== TASK PROMPT ==
The reply should match the listing below character for character, except that no image is carried over.

== INPUT MATERIAL ==
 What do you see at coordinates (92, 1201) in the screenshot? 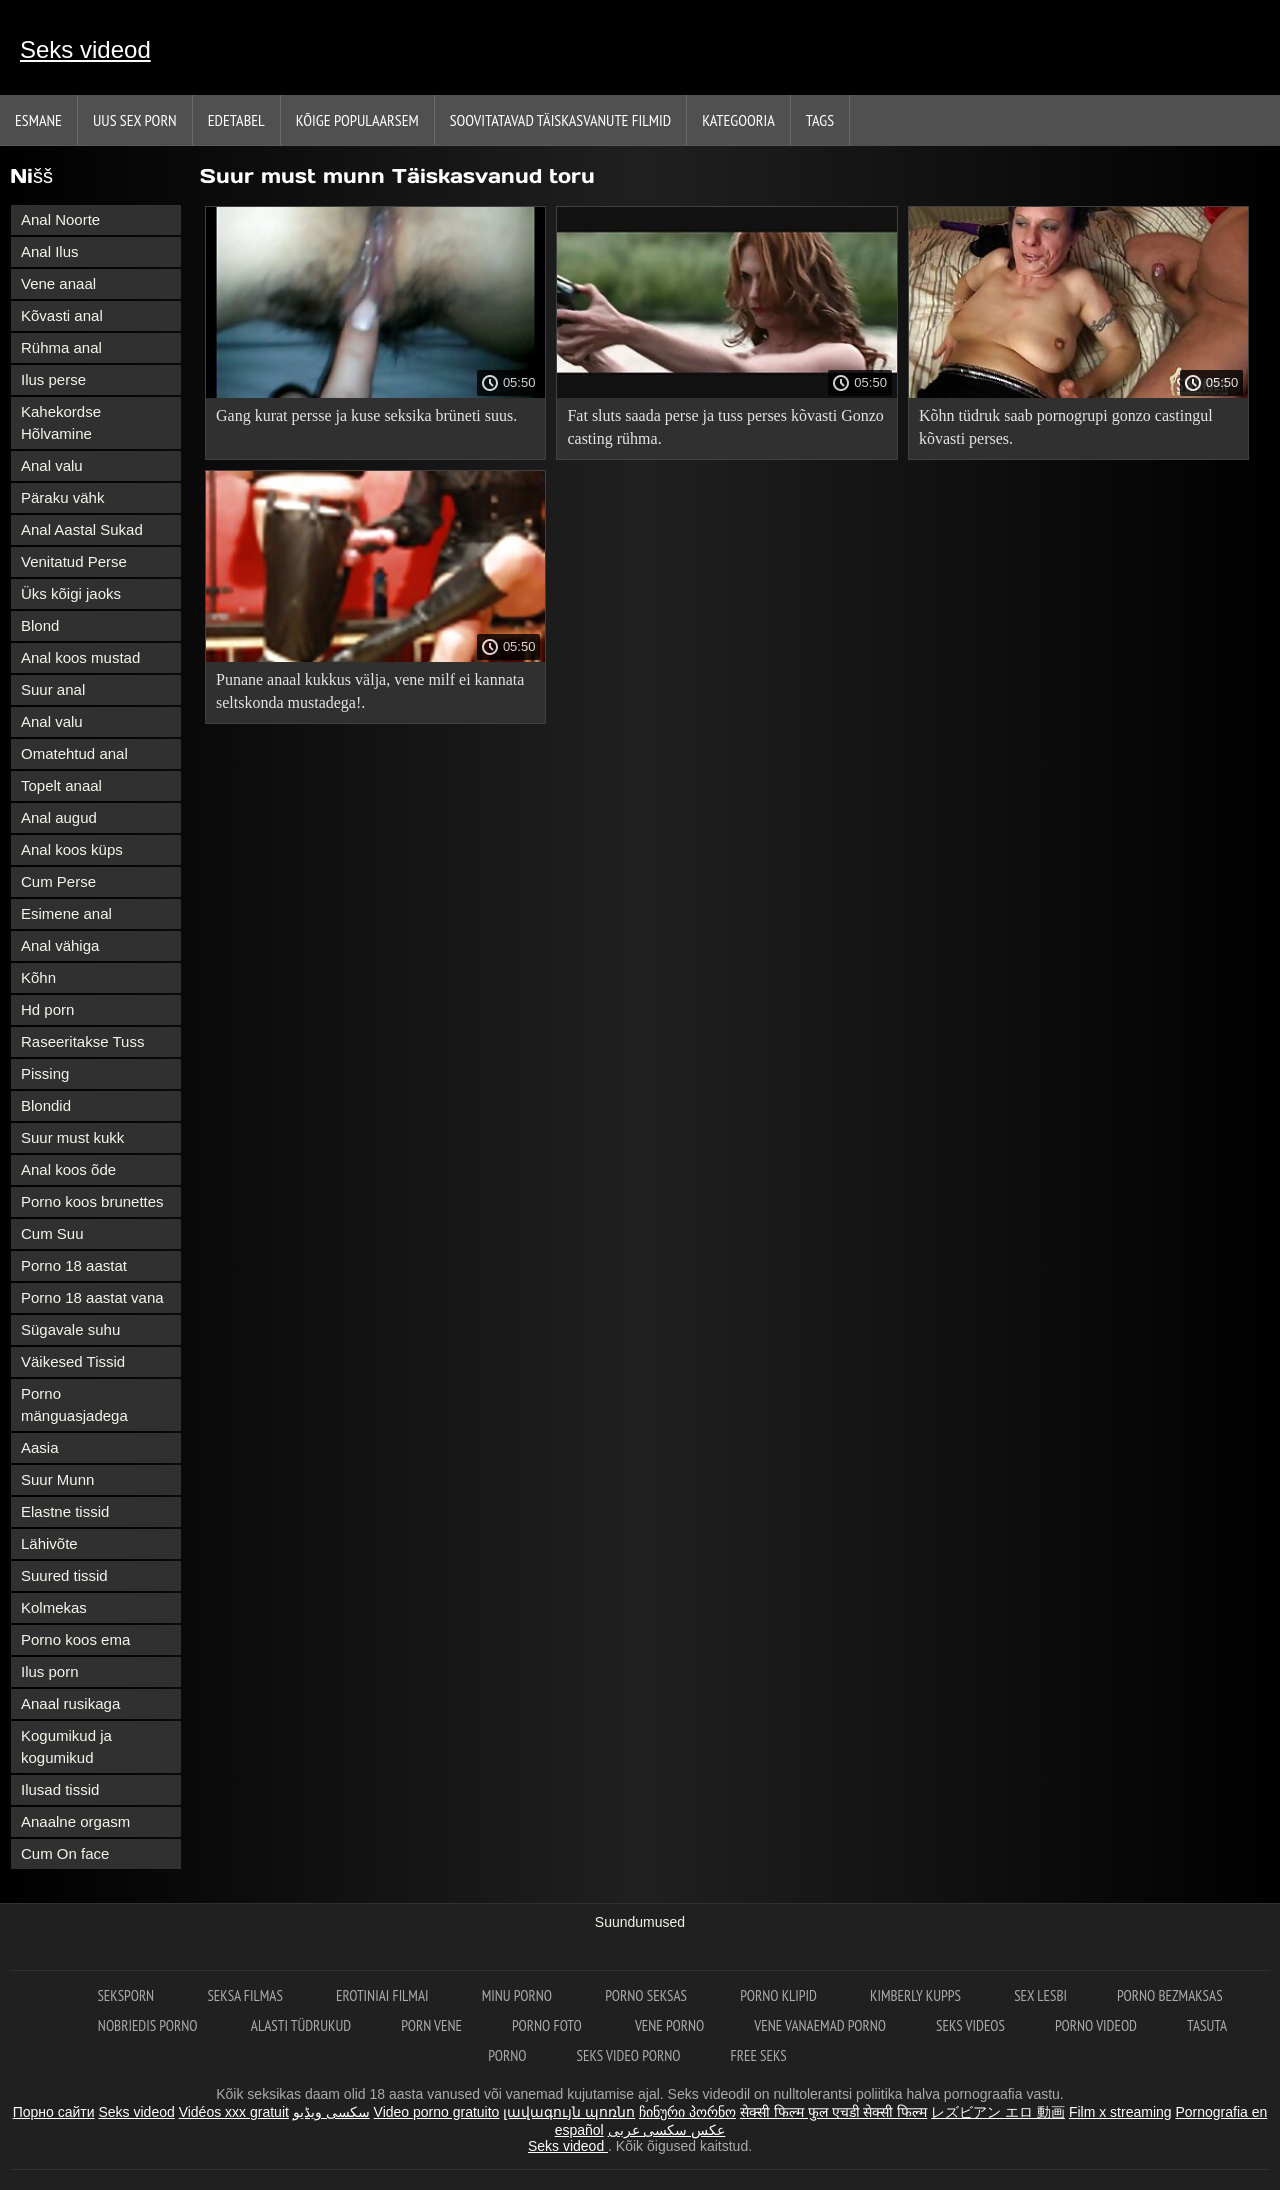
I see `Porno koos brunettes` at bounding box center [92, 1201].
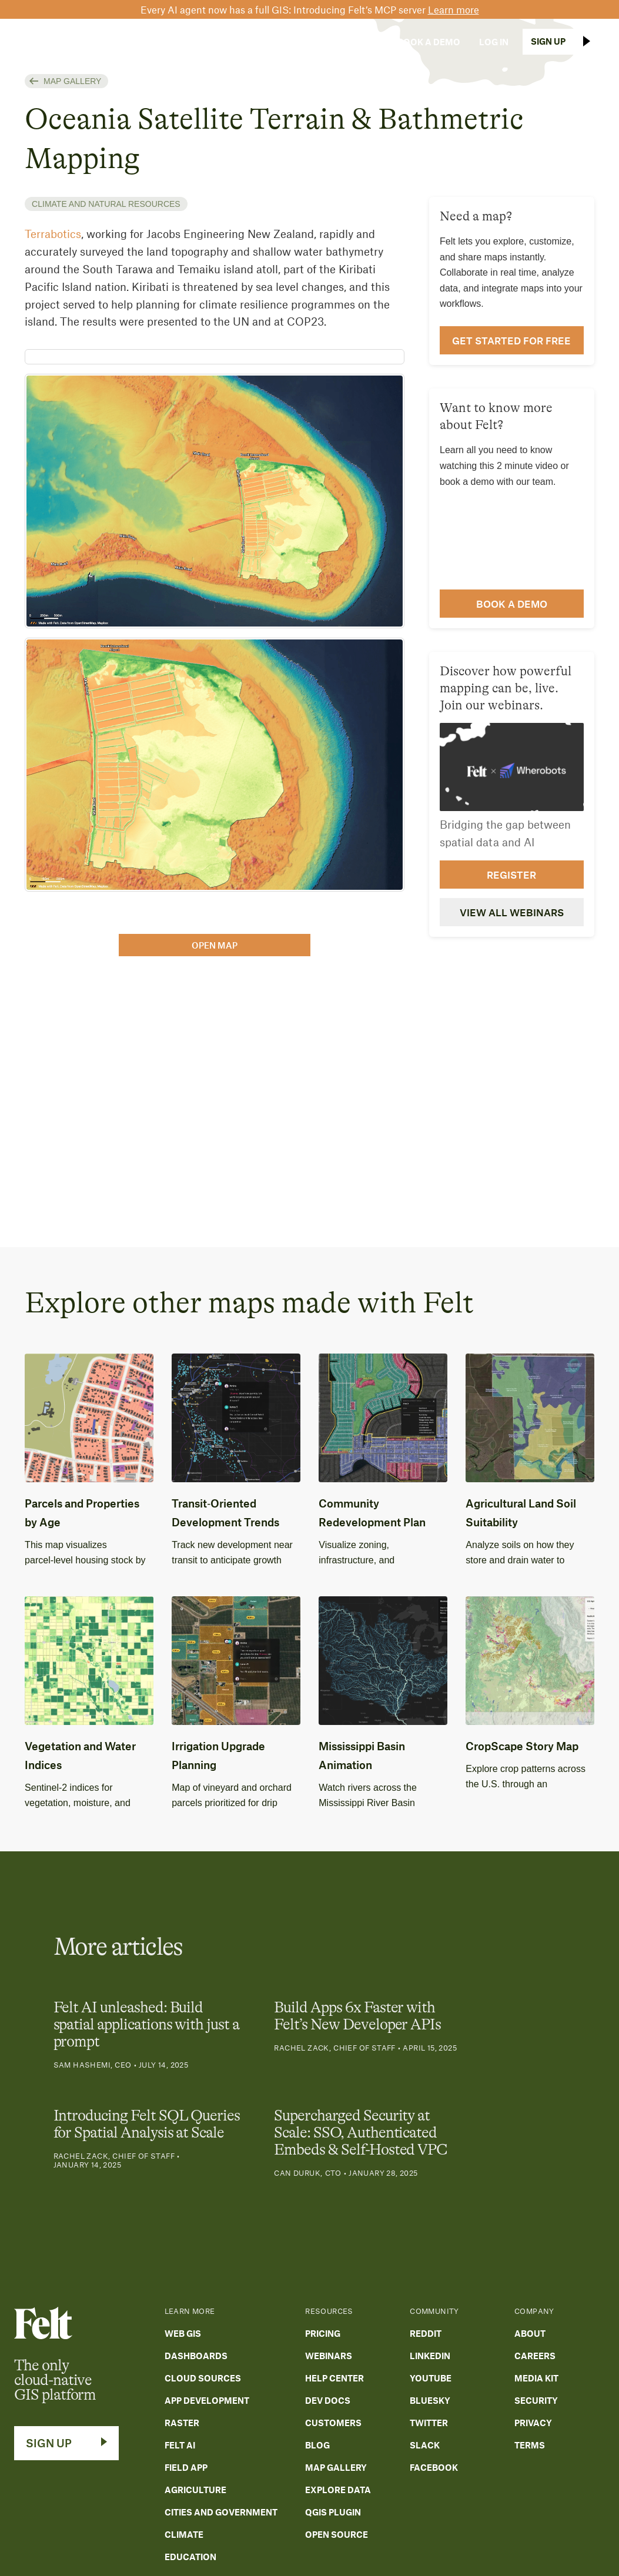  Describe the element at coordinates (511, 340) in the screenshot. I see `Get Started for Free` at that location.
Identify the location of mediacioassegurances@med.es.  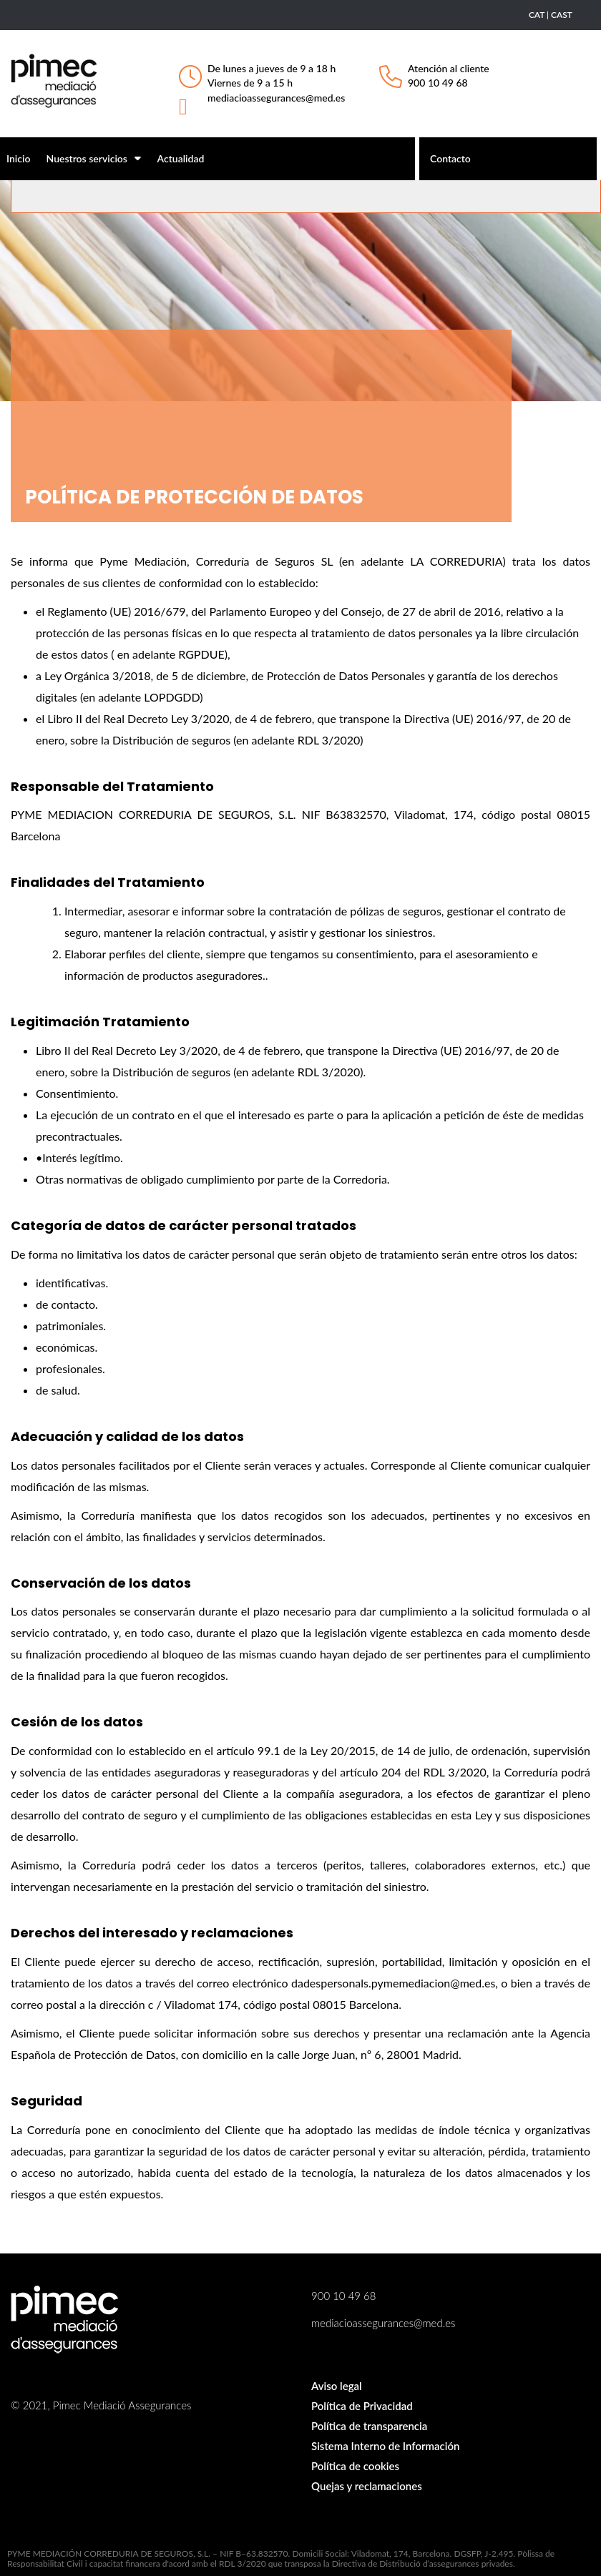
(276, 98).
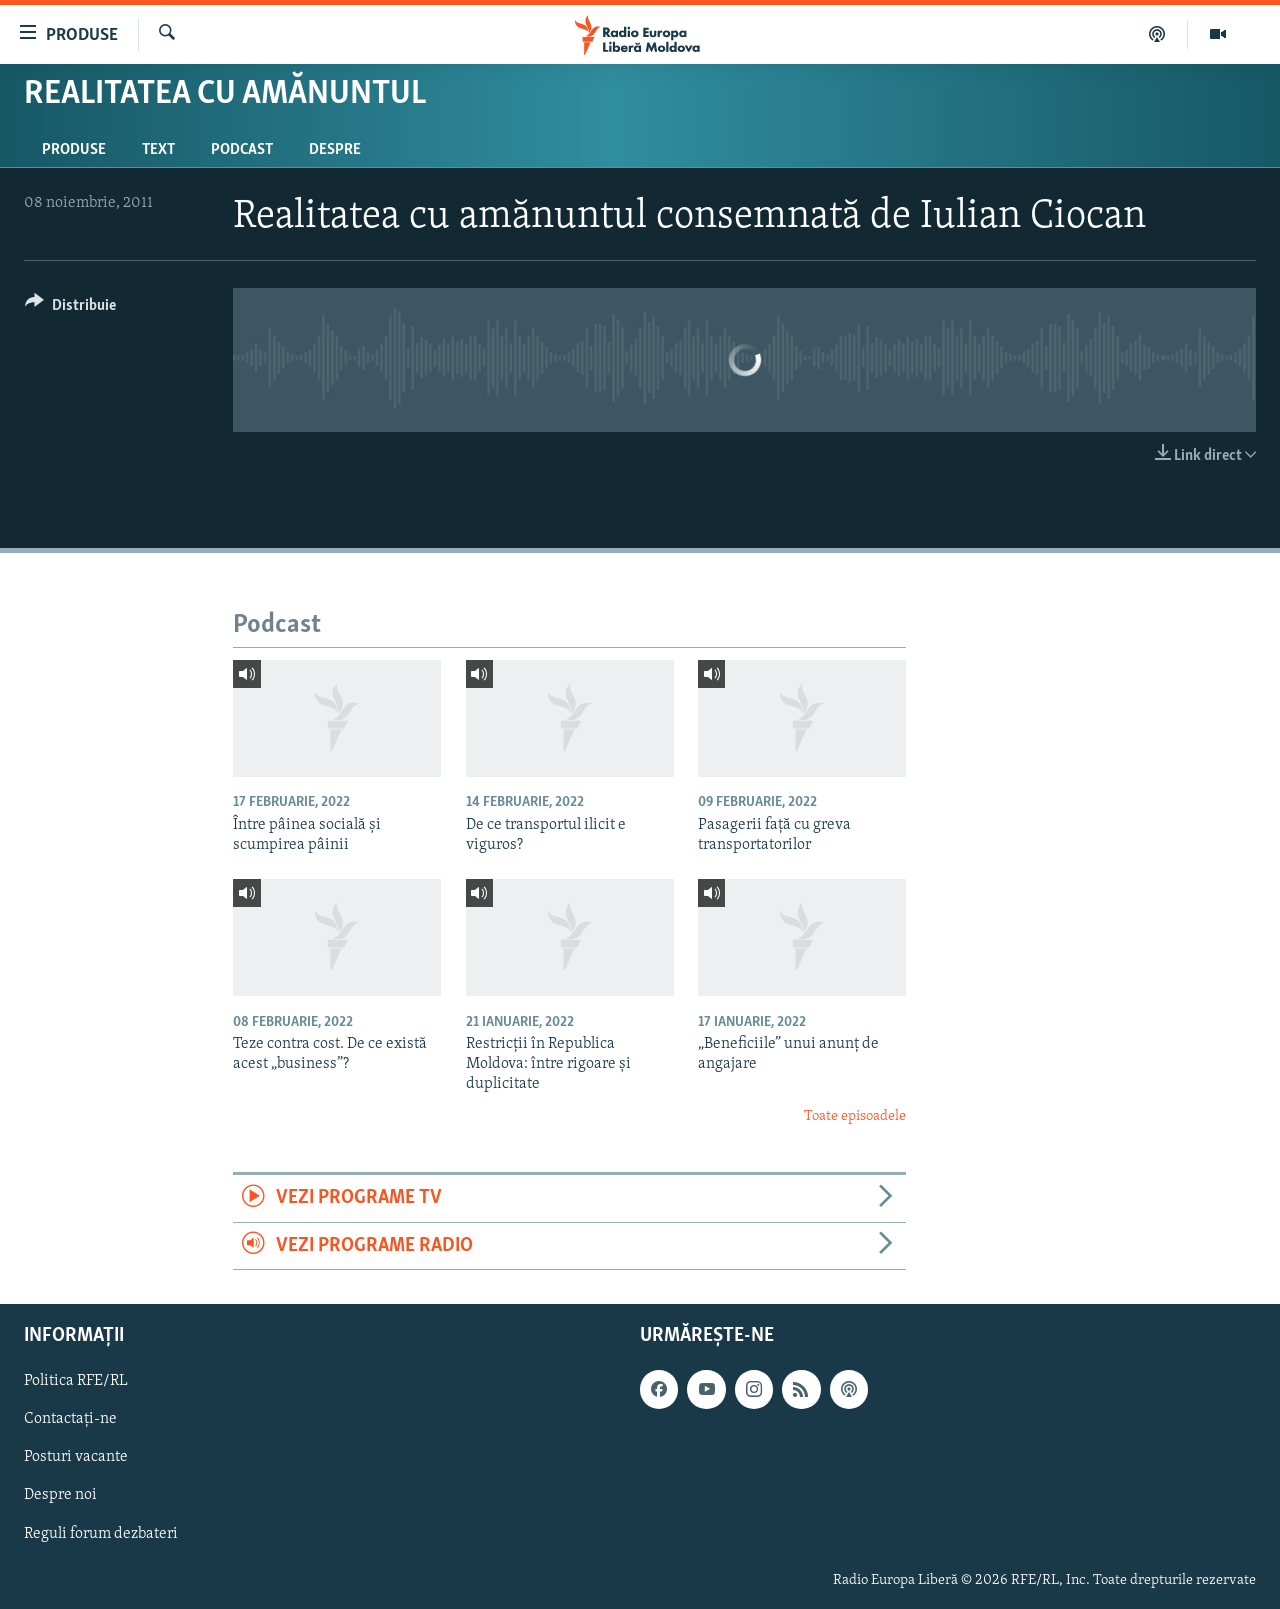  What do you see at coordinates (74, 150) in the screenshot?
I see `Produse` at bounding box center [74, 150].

== EXERCISE RESULT ==
 What do you see at coordinates (92, 1201) in the screenshot? 
I see `Porno koos brunettes` at bounding box center [92, 1201].
  Describe the element at coordinates (511, 340) in the screenshot. I see `Get Started for Free` at that location.
Identify the location of mediacioassegurances@med.es.  
(276, 98).
  What do you see at coordinates (74, 150) in the screenshot?
I see `Produse` at bounding box center [74, 150].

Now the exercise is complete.